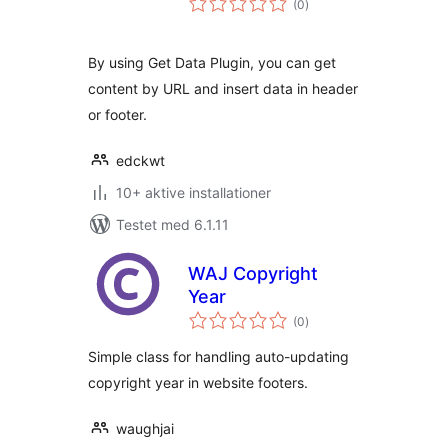
(0
)
bedømmelser
By using Get Data Plugin, you can get
content by URL and insert data in header
or footer.
edckwt
10+ aktive installationer
Testet med 6.1.11
WAJ Copyright
Year
totale
(0
)
bedømmelser
Simple class for handling auto-updating
copyright year in website footers.
waughjai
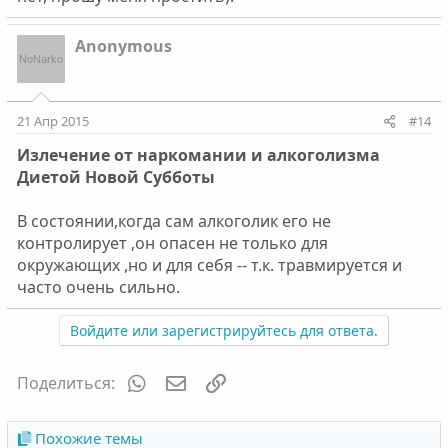
Anonymous
21 Апр 2015
#14
Излечение от наркомании и алкоголизма
Диетой Новой Субботы
В состоянии,когда сам алкоголик его не
контролирует ,он опасен не только для
окружающих ,но и для себя -- т.к. травмируется и
часто очень сильно.
Войдите или зарегистрируйтесь для ответа.
WhatsApp
Электронная почта
Ссылка
Поделиться:
Похожие темы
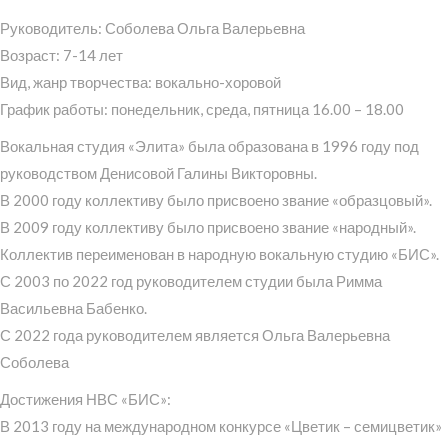
Руководитель: Соболева Ольга Валерьевна
Возраст: 7-14 лет
Вид, жанр творчества: вокально-хоровой
График работы: понедельник, среда, пятница 16.00 – 18.00
Вокальная студия «Элита» была образована в 1996 году под
руководством Денисовой Галины Викторовны.
В 2000 году коллективу было присвоено звание «образцовый».
В 2009 году коллективу было присвоено звание «народный».
Коллектив переименован в народную вокальную студию «БИС».
С 2003 по 2022 год руководителем студии была Римма
Васильевна Бабенко.
С 2022 года руководителем является Ольга Валерьевна
Соболева
Достижения НВС «БИС»:
В 2013 году на международном конкурсе «Цветик – семицветик»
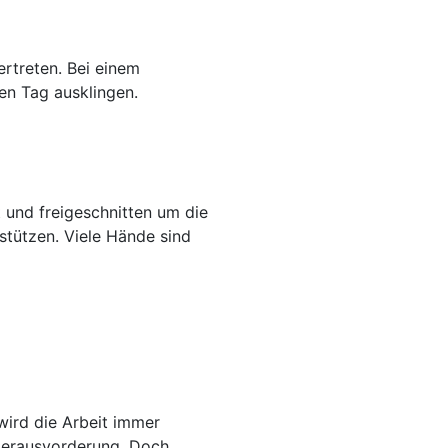
ertreten. Bei einem
en Tag ausklingen.
 und freigeschnitten um die
tützen. Viele Hände sind
wird die Arbeit immer
 Herausvorderung. Doch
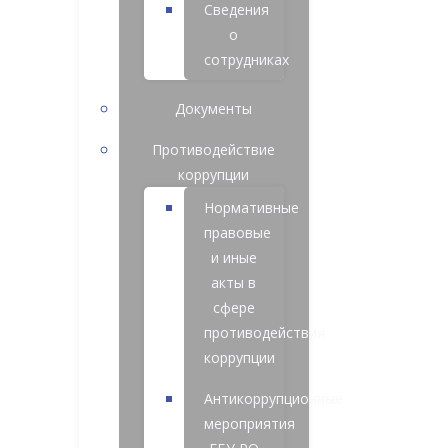
Сведения
о
сотрудниках
Документы
Противодействие
коррупции
Нормативные
правовые
и иные
акты в
сфере
противодействия
коррупции
Антикоррупционные
мероприятия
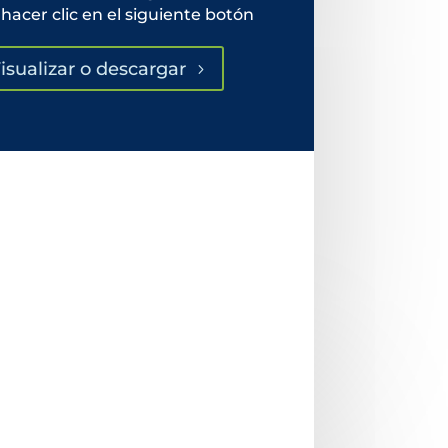
hacer clic en el siguiente botón
isualizar o descargar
- - - - - - -
TO DO: Pictures in the records must not appear in the copy; transcribe everything else precisely.

TASK RESULT:
(0
)
bedømmelser
By using Get Data Plugin, you can get
content by URL and insert data in header
or footer.
edckwt
10+ aktive installationer
Testet med 6.1.11
WAJ Copyright
Year
totale
(0
)
bedømmelser
Simple class for handling auto-updating
copyright year in website footers.
waughjai
Anonymous
21 Апр 2015
#14
Излечение от наркомании и алкоголизма
Диетой Новой Субботы
В состоянии,когда сам алкоголик его не
контролирует ,он опасен не только для
окружающих ,но и для себя -- т.к. травмируется и
часто очень сильно.
Войдите или зарегистрируйтесь для ответа.
WhatsApp
Электронная почта
Ссылка
Поделиться:
Похожие темы
Руководитель: Соболева Ольга Валерьевна
Возраст: 7-14 лет
Вид, жанр творчества: вокально-хоровой
График работы: понедельник, среда, пятница 16.00 – 18.00
Вокальная студия «Элита» была образована в 1996 году под
руководством Денисовой Галины Викторовны.
В 2000 году коллективу было присвоено звание «образцовый».
В 2009 году коллективу было присвоено звание «народный».
Коллектив переименован в народную вокальную студию «БИС».
С 2003 по 2022 год руководителем студии была Римма
Васильевна Бабенко.
С 2022 года руководителем является Ольга Валерьевна
Соболева
Достижения НВС «БИС»:
В 2013 году на международном конкурсе «Цветик – семицветик»
ertreten. Bei einem
en Tag ausklingen.
 und freigeschnitten um die
tützen. Viele Hände sind
wird die Arbeit immer
 Herausvorderung. Doch
Сведения
о
сотрудниках
Документы
Противодействие
коррупции
Нормативные
правовые
и иные
акты в
сфере
противодействия
коррупции
Антикоррупционные
мероприятия
hacer clic en el siguiente botón
isualizar o descargar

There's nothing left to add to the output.